=== Working data ===

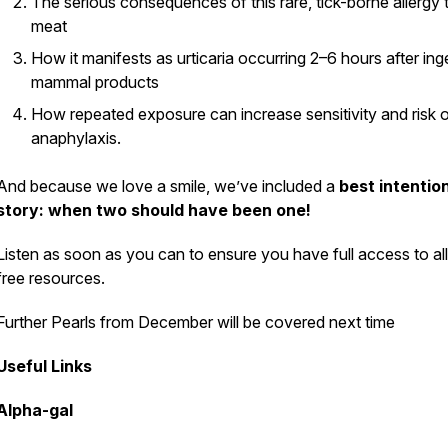
The serious consequences of this rare, tick-borne allergy 
meat
Pod
How it manifests as urticaria occurring 2–6 hours after ing
mammal products
How repeated exposure can increase sensitivity and risk 
anaphylaxis.
And because we love a smile, we’ve included a
best intentio
story: when two should have been one!
Listen as soon as you can to ensure you have full access to all
free resources.
Further Pearls from December will be covered next time
Useful Links
Alpha-gal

===

> _Required action_: For this exercise, please copy exactly the lines from the one holding "anaphylaxis." through the end of the records, the first and last included.

> _Task response_:
anaphylaxis.
And because we love a smile, we’ve included a
best intentio
story: when two should have been one!
Listen as soon as you can to ensure you have full access to all
free resources.
Further Pearls from December will be covered next time
Useful Links
Alpha-gal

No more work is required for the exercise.